BRADENTON – West Manatee Fire Rescue commissioners are considering building a new administration building, and they’ve narrowed down potential lots to purchase to two thanks to the help of consultant Bob Gause.
During a May 21 work session, Gause presented commissioners with a report on four available lots that removed two of them from the running – one next door to the district’s temporary offices at Palma Sola Presbyterian Church and another adjacent to King Middle School. Gause said the lot adjacent to the church property is partially used for stormwater retention and wouldn’t be of sufficient size to house an administration building and necessary parking. With the Manatee County School Board unwilling to part with the King Middle School adjacent lot, that choice also was eliminated.
The two options left to commissioners are the old dentist office on Third Avenue across from the church property and an undeveloped lot behind the Fountain Court Shopping Center where Bealls is located on Manatee Avenue.
Commissioners asked Chief Tom Sousa and Chief Ben Rigney to continue looking into the two lots and meet with the owners or their Realtors to see what price the district could get each location for. The undeveloped lot behind the shopping center has frontage on 63rd Street and is 1.88 acres, priced at $295,000. Because the site is undeveloped, Gause said it would require the installation of a lift station and directional boring to gain access to sewer utilities.

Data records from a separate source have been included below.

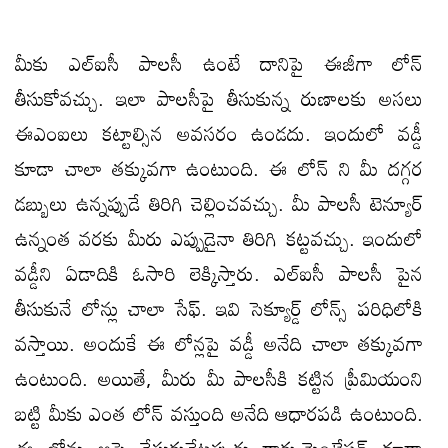
మీకు ఎల్ఐసీ పాలసీ ఉంటే దానిపై ఈజీగా లోన్
తీసుకోవచ్చు. ఇలా పాలసీపై తీసుకున్న రుణాలకు అసలు
ఈఎంఐలు కట్టాల్సిన అవసరం ఉండదు. ఇందులో వడ్డీ
కూడా చాలా తక్కువగా ఉంటుంది. ఈ లోన్ ని మీ దగ్గర
డబ్బులు ఉన్నప్పుడే తిరిగి చెల్లించవచ్చు. మీ పాలసీ టెన్యూర్
ఉన్నంత వరకు మీరు ఎప్పుడైనా తిరిగి కట్టవచ్చు. ఇందులో
వడ్డీని ఏడాదికి ఓసారి లెక్కిస్తారు. ఎల్ఐసీ పాలసీ పైన
తీసుకునే లోన్లు చాలా సేఫ్. ఇవి సెక్యూర్డ్ లోన్స్ పరిధిలోకి
వస్తాయి. అందుకే ఈ లోన్లపై వడ్డీ అనేది చాలా తక్కువగా
ఉంటుంది. అయితే, మీరు మీ పాలసీకి కట్టిన ప్రీమియంని
బట్టి మీకు ఎంత లోన్ వస్తుంది అనేది ఆధారపడి ఉంటుంది.
ఈ లోన్లు అప్లై చేసుకునేటప్పుడు డాక్యుమెంటేషన్ కూడా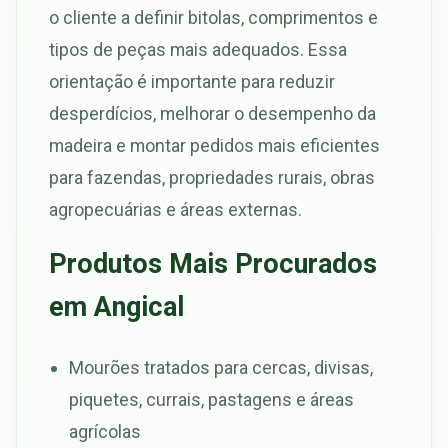
o cliente a definir bitolas, comprimentos e
tipos de peças mais adequados. Essa
orientação é importante para reduzir
desperdícios, melhorar o desempenho da
madeira e montar pedidos mais eficientes
para fazendas, propriedades rurais, obras
agropecuárias e áreas externas.
Produtos Mais Procurados
em Angical
Mourões tratados para cercas, divisas,
piquetes, currais, pastagens e áreas
agrícolas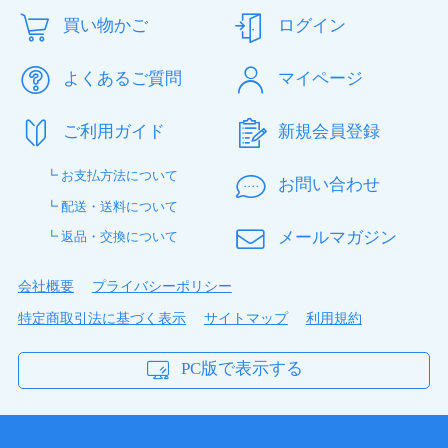
買い物かご
ログイン
よくあるご質問
マイページ
ご利用ガイド
新規会員登録
┗ お支払方法について
お問い合わせ
┗ 配送・送料について
メールマガジン
┗ 返品・交換について
会社概要
プライバシーポリシー
特定商取引法に基づく表示
サイトマップ
利用規約
PC版で表示する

The old dentist office site is smaller at 0.65 acres and is priced at $525,000, including the existing office building which would need to be torn down to accommodate a new administration building. The bonus of acquiring this lot, Rigney said, is that it might be possible to share a generator with the nearby WMFR Station 1 on 67th Street.
No matter which lot commissioners choose, the building they’re considering is planned to be a hardened building that could potentially serve as a westside emergency operations center in the event of a hurricane. If commissioners choose to build a hardened building, it could also be created to withstand winds of up to 200 miles per hour.
WMFR’s other two fire stations, Stations 2 and 3, are both in flood plains and would have to be evacuated in the event of a hurricane, leaving Station 1, and potentially the administration building, as the only places to store both response teams and equipment during a storm event and in the aftermath if the other two stations were damaged or inaccessible.
District resident Derek Warner stepped up to offer commissioners his opinion as a former fire chief. Warner was a part of a team that responded to New Orleans in the aftermath of Hurricane Katrina. He and other first responders from around the country were the ones who orchestrated cleanups, rescues and investigations in a place that was foreign to them after the city’s first responders were scattered due to the storm.
“You have to think about who you want running your disaster – you or people like me who don’t know your situation or community,” he said.
Only a couple of stations and a few pieces of fire equipment in New Orleans survived the hurricane, he noted.
With first responders scattered and unable to respond to emergencies, Warner said the city had to rely on people who were just coming to New Orleans and didn’t have the knowledge that local emergency workers had.
“You want to be in on this,” Warner advised. “You want to be the decisionmakers.”
He encouraged commissioners to not only consider building a hardened structure but one large enough that it could accommodate fire crews, EMS crews, local law enforcement and provide additional areas to store supplies and equipment.
WMFR commissioners are currently considering building a structure around 5,000 square feet or less with the possibility of an additional warehouse-type structure to house additional fire equipment if necessary.
The administration building discussion will continue on June 18 at the next WMFR commission meeting.